Sony has conducted groundbreaking research calling for a more comprehensive approach to measuring skin color in AI systems. While efforts have been made to address biases based on the lightness or darkness of people’s skin tones, Sony’s research highlights the need to consider red and yellow hues as well. The aim is to create more diverse and representative AI systems.
For years, researchers have been highlighting biases in AI systems related to skin color. A notable study by Joy Buolamwini and Timnit Gebru in 2018 revealed that AI was more prone to inaccuracies when used on darker-skinned females. In response, companies have been working to test the accuracy of their systems across a range of skin tones.
However, Sony argues that the existing measurement scales primarily focus on the lightness or darkness of skin tone. According to Alice Xiang, Sony’s global head of AI Ethics, if products are evaluated in this narrow way, many biases will go undetected and unmitigated. Sony’s research aims to replace the existing scales with a more multidimensional approach that takes into account biases against various skin hues, such as those of East Asians, South Asians, Hispanics, Middle Eastern individuals, and others who don’t neatly fit into the light-to-dark spectrum.

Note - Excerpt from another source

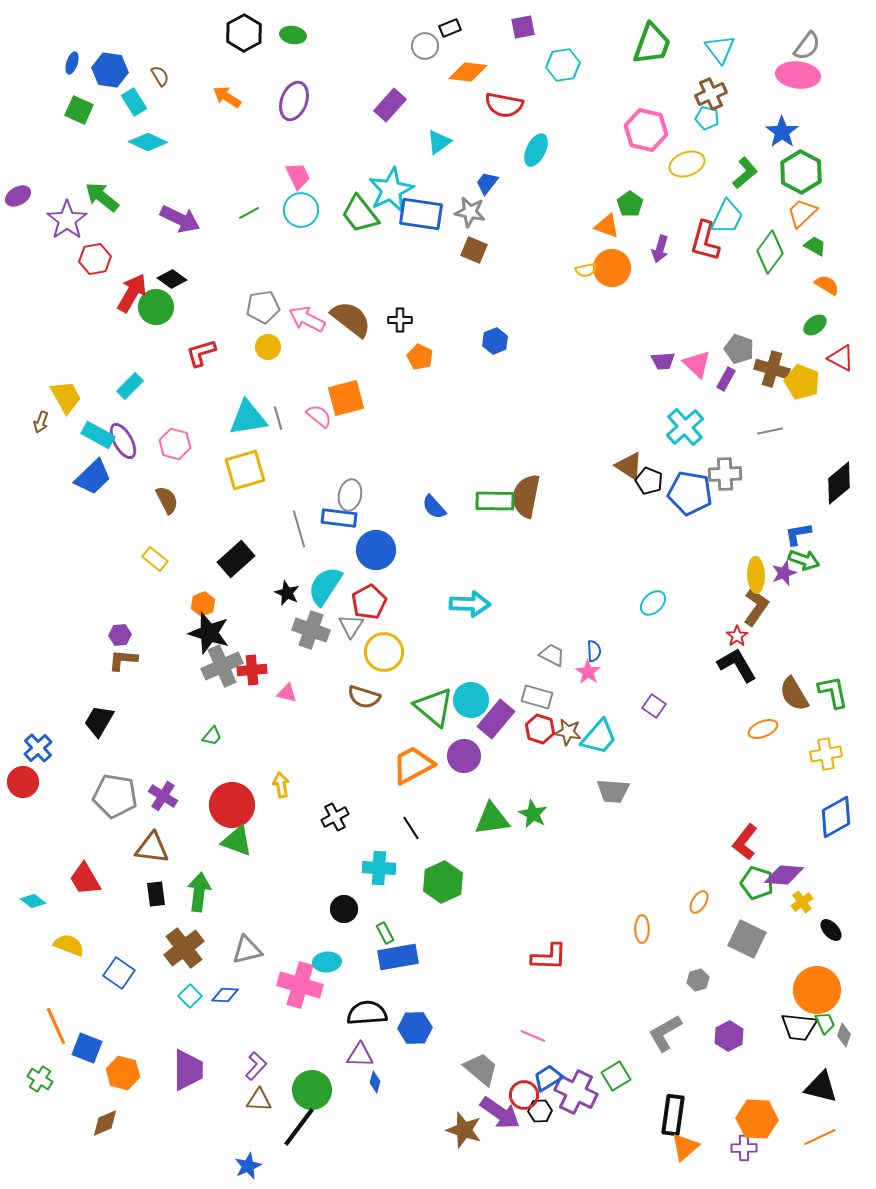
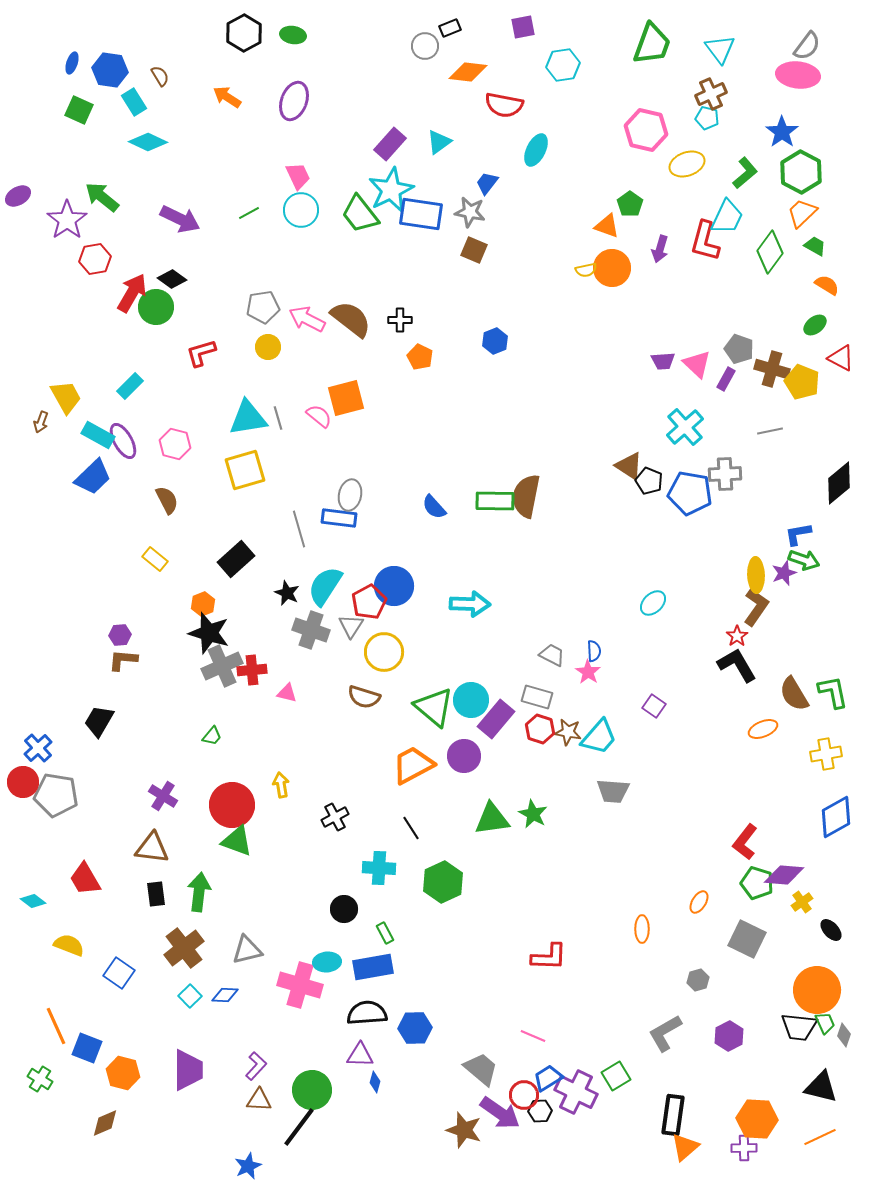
purple rectangle at (390, 105): moved 39 px down
blue circle at (376, 550): moved 18 px right, 36 px down
gray pentagon at (115, 796): moved 59 px left, 1 px up
blue rectangle at (398, 957): moved 25 px left, 10 px down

To demonstrate the impact of this measurement approach, Sony’s research found that common image datasets overrepresented individuals with lighter and redder skin tones while underrepresenting those with darker, yellower skin tones. This can lead to less accurate AI systems. For example, Twitter’s image-cropper and two other image-generating algorithms favored redder skin tones, mistakenly classifying people with such hues as “more smiley.”
Sony’s proposed solution is to adopt an automated approach based on the CIELAB color standard, which already exists. This approach would replace the manual categorization method used in the Monk scale. The Monk Skin Tone Scale, named after its creator Ellis Monk, is intentionally limited to 10 skin tones to offer diversity without introducing inconsistencies associated with more categories.
Monk defends his scale, emphasizing that it does take undertones and hue into account. He explains that research was dedicated to determining which undertones to prioritize along the scale and at which points.
While Sony’s approach offers a more multifaceted measurement of skin color, some argue for the simplicity and cognitive ease of the Monk scale. Regardless, major AI players such as Google and Amazon have expressed their interest in Sony’s research and are reviewing the paper.
In conclusion, Sony’s call for a more comprehensive measurement of skin color in AI systems aims to identify and mitigate biases related to red and yellow hues. By adopting an automated approach based on the CIELAB color standard, Sony hopes to improve the accuracy and diversity of AI systems. This research holds promise for making AI more inclusive and representative of diverse skin tones.